Group says call is sparked by attacks on workers rights, LGBTQ rights, civil rights, and voting rights
Demonstrators take part in a 2016 Moral Monday march in Raleigh, N.C. (Photo: Stephen Melkisethian/flickr/cc)
The NAACP on Friday called for what it described as “the first steps of an international economic boycott” of North Carolina over the state’s legislative attacks on voters, workers, and the LGBTQ community.
The organization said it would not hold its convention in the state, and called on over 200 other organizations to join the economic boycott.
The resolution passed by the Board of Directors cites “racially gerrymandered districts,” the controversial (and costly) anti-LGBTQ law HB2, and SB4, which limited the power of incoming Gov. Roy Cooper as reasons for the boycott.

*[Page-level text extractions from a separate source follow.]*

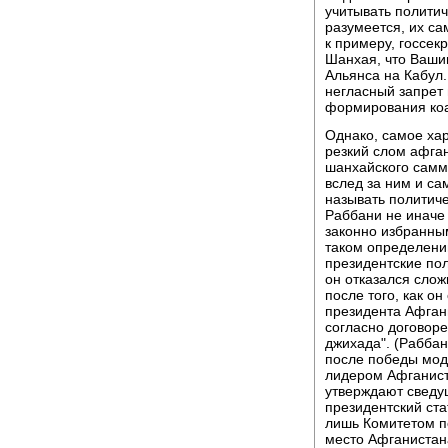
учитывать политич
разумеется, их са
к примеру, госсек
Шанхая, что Ваши
Альянса на Кабул
негласный запрет
формирования коа
Однако, самое ха
резкий слом афган
шанхайского самм
вслед за ним и са
называть политич
Раббани не иначе
законно избранны
таком определении
президентские пол
он отказался слож
после того, как о
президента Афгани
согласно договоре
джихада". (Рабба
после победы мод
лидером Афганист
утверждают сведу
президентский ст
лишь Комитетом п
место Афганистана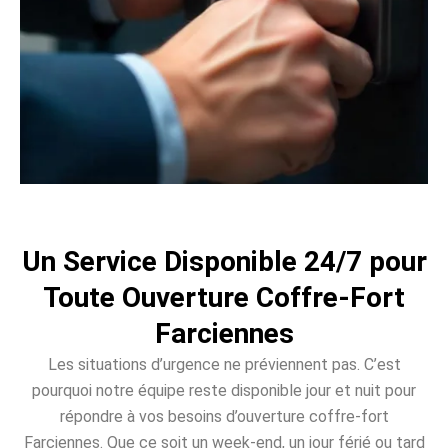
Un Service Disponible 24/7 pour
Toute Ouverture Coffre-Fort
Farciennes
Les situations d’urgence ne préviennent pas. C’est
pourquoi notre équipe reste disponible jour et nuit pour
répondre à vos besoins d’ouverture coffre-fort
Farciennes. Que ce soit un week-end, un jour férié ou tard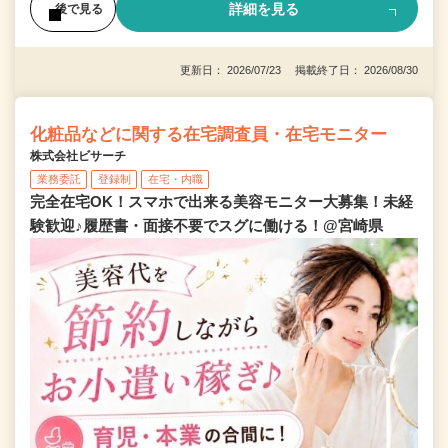
詳細を見る
後で見る
更新日： 2026/07/23 掲載終了日： 2026/08/30
化粧品などに関する在宅調査員・在宅モニター
株式会社ビサーチ
業務委託
登録制
在宅・内職
完全在宅OK！スマホで出来る美容モニター大募集！未経
験歓迎♪履歴書・面接不要でスグに働ける！@宮崎県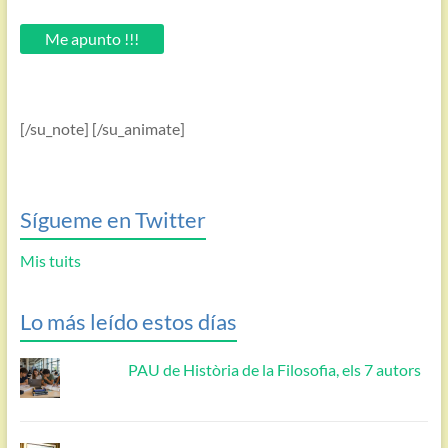
tu
email.
Me apunto !!!
[/su_note] [/su_animate]
Sígueme en Twitter
Mis tuits
Lo más leído estos días
PAU de Història de la Filosofia, els 7 autors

If other states pass similar laws, the resolution says the group “will engage in applying various forms of economic sanctions or other appropriate economic or direct action to address these types of discriminatory legislative or executive actions.”
“Seldom has such a poisonously partisan few violated the rights of a nonpartisan many: workers rights, LGBTQ rights, civil rights, and voting rights. Therefore, the NAACP must use the power of the purse to demonstrate the power of our democracy. We will use economic leverage, moral persuasion, civil disobedience, and litigation in North Carolina and across the nation—as needed and now. Unrelenting resistance is the order of the day,” said NAACP CEO and president Cornell William Brooks.
Added Rev. Dr. Barber, NAACP North Carolina state president: “What has happened in North Carolina makes this state a battleground over the soul of America and whether our nation is sincere about making democracy real for all people, not just those with the right bank account, right sexuality, or right skin.”